Sortez de chez vous, nous disait-il de sa voix grave. Passez la frêle barrière qui vous sépare de ce grand pré, et montez tout droit, jusqu’à rejoindre les bois. Regardez, j’ai tracé pour vous un large chemin, une trouée que vous n’aurez qu’à remonter tranquillement. Quand vous arriverez à la ravine, surtout ne vous engagez pas dans cette coulée de boue et de pierres, évitez-la prenez à gauche jusqu’à la crête. Attention, l’autre versant est en pente raide. Restez un moment sur l’arête puis revenez dans la arbres. Je sais, ici dans cette forêt à l’écart de tout, délaissée de tous, la progression est difficile. Troncs et branches sèches mêlés aux éboulis et recouverts de feuilles mortes vous ferons une démarche d’ivrogne.
Vous voici maintenant à la barre rocheuse. Vous l’avez scrutée d’en bas, autant que faire se peut, sans percevoir de passage. Cherchez-le maintenant. Vous essayez de remonter une fissure ? attention, si vous glissez et vous blessez, personne ne viendra vous repêcher dans ce coin perdu. Sur la gauche, à la limite de la falaise de l’autre versant, il y a un passage étroit. Allez-y, avec précaution, cela va sans dire.
Maintenant la partie terminale. Vue d’en bas, ce n’est qu’une paroi rocheuse, mais de près c’est une succession de rochers entremêlés de courtes pelouses faisant comme autant de marchepieds. Facile, à remonter, donc.
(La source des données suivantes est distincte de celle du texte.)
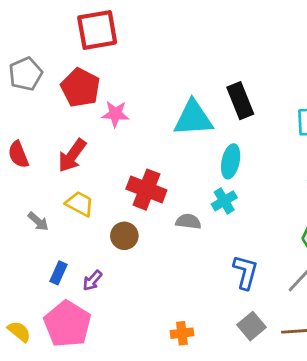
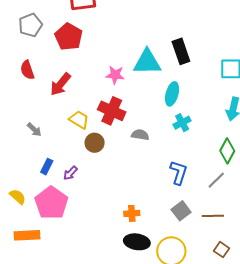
pink star: (115, 114) -> (115, 75), moved
red semicircle: (18, 154) -> (27, 70), moved
cyan cross: (224, 201) -> (182, 123), moved
yellow trapezoid: (80, 204) -> (79, 120), moved
yellow semicircle: (19, 332) -> (18, 197), moved

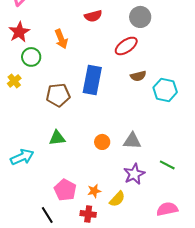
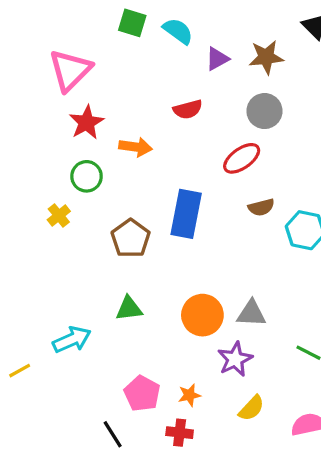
red star: (19, 32) -> (87, 122), moved
orange arrow: (61, 39) -> (136, 147), turned -60
brown pentagon: (58, 95) -> (131, 238), turned -30
orange circle: (102, 142) -> (202, 315), size x1.6
purple star: (134, 174) -> (235, 359), moved
yellow semicircle: (117, 199) -> (251, 408), moved

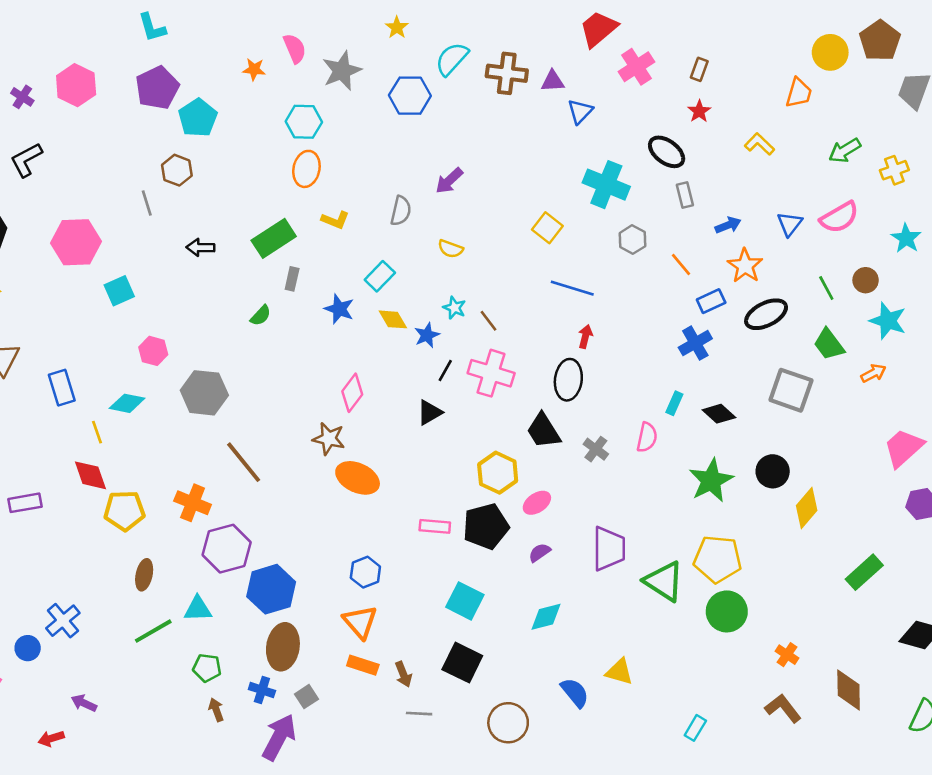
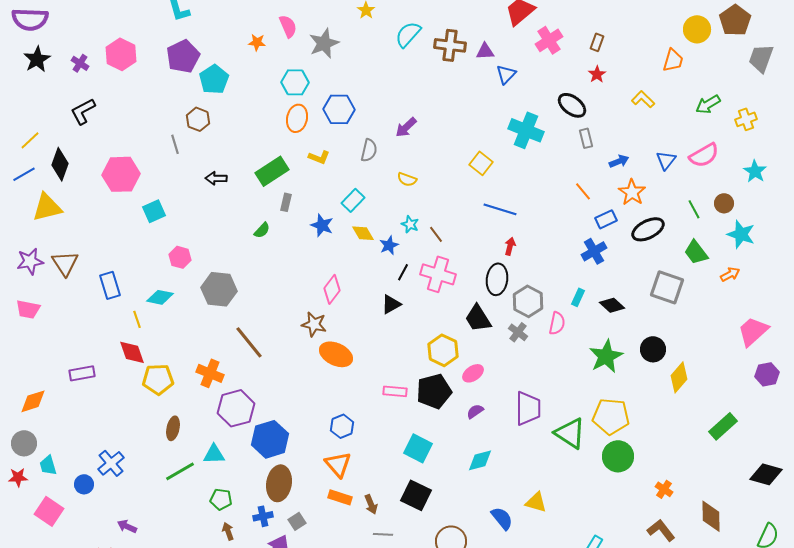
blue hexagon: (410, 96) -> (339, 109), moved
gray hexagon: (632, 240) -> (528, 301), moved, size x1.4
blue cross: (262, 690) -> (263, 516), turned -30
Et enfin le sommet. D’où vient la satisfaction qu’on éprouve à être là ? Le plaisir de dominer ? Non, plutôt de ne plus être dominé, d’être dans les bras de ce gros nounours familier. Un coup d’œil de vainqueur sur l’autre versant, qu’on découvre enfin. Ce n’est qu’une banale pente herbeuse. Il serait facile, bien trop facile de monter de ce côté-là. Alors on se retourne pour faire jeu égal – ou presque – avec les sommets de Belledonne. Grenoble est tout en bas, tapie tout au fond de sa vallée et nous tout en haut, au sommet du Moucherotte.
Un jour, la maison familiale achevée et les abords aménagés, un mur de soutènement monté en vieux pavés, une rocaille garnie de pierres façonnées par les pluies, transportées depuis la colline de Comboire, le jardin prêt à recevoir les premières plantations, le père s’accorda un moment de répit et tourna son regard vers ce Moucherotte qui l’appelait depuis si longtemps. Alors il décida de le rejoindre.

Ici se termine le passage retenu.